The stories of Li-Xia and Little Star do include villainous Chinese men and dashing western saviors. And a little woman-on-woman action in one scene, but what bothered me more was the sequence of events at the end of the story. They were supposed to take place just before the Japanese occupation of Hong Kong, but at some point I wondered if the book jacket told a different story. There were no clues–not a one–that the Japanese were honing in on Hong Kong or had occupied China. In fact, when Little Star learned the fate of her father, supposedly killed in a Japanese air raid in Shanghai, I figured the author had skipped over all of WWII. Because there was no mention of the Japanese in Shanghai after that one passage.
Oh, but then at one point toward the end of the book, the author explains in one quick line how Little Star was so caught up in her own world that she didn’t know about the Rape of Nanking or the other events unfolding on the mainland or around Asia. Huh? I knew of some villages in central China where people still thought Mao was alive in the 1990s, but we’re talking Macau and Hong Kong in the 1930s. Those places weren’t exactly cut off from newspapers and radios!
One more point of contention and then I’ll stop (for I really did find the whole novel entertaining and hard to put down). When Little Star goes to visit a doctor on Hankow Road in Hong Kong (my doctor was also on that street), she notices bars like Bottoms Up, the Cave Bar, and the Pink Pussycat, which would have sprouted 30 or 40 years after the story took place. I know it’s a work of fiction, but that historical inaccuracy stuck out.
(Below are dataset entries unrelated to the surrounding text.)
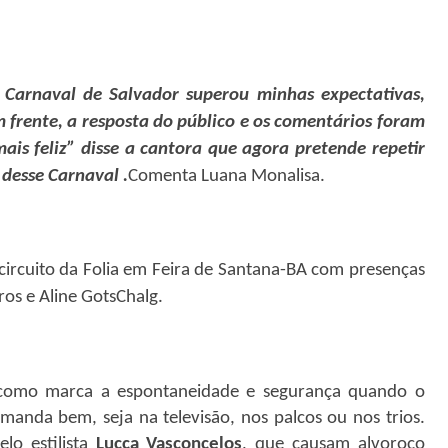
 Carnaval de Salvador superou minhas expectativas,
m frente, a resposta do público e os comentários foram
ais feliz” disse a cantora que agora pretende repetir
desse Carnaval .
Comenta Luana Monalisa.
 circuito da Folia em Feira de Santana-BA com presenças
os e Aline GotsChalg.
m como marca a espontaneidade e segurança quando o
omanda bem, seja na televisão, nos palcos ou nos trios.
lo estilista
Lucca Vasconcelos
, que causam alvoroço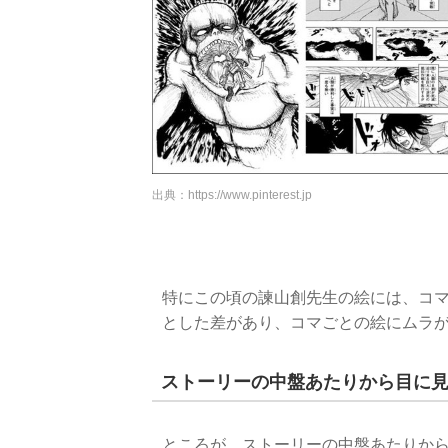
出典：
https://www.pinterest.jp
特にこの頃の諫山創先生の絵には、コ
とした差があり、コマごとの絵にムラ
ストーリーの中盤あたりから目に
ところが、ストーリーの中盤あたりか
All in all, The Concubine’s Daughter is an engaging summer read for anyone who enjoys books about traditional Chinese customs like foot-binding and concubinage, martial arts, bi-cultural romance, and organized crime.
Svetlana says
Yikes…a white male wrote this under a Chinese pen Name? I wanted to read Dr zhivago, but after learning of author’s cconversion to Christianity and seeing his adulation for said religion in the book, I quickly gave up that idea.
Susan Blumberg-Kason says
I think the white man writing under a Chinese pen name is worse! It’s totally misleading! If you’re interested in a great story, I’d highly recommend The Orientalist by Tom Reiss. It’s about a Jewish man from the early 20th century who disguises himself as a whole range of other nationalities and religions. It’s one of my favorite books ever and is true!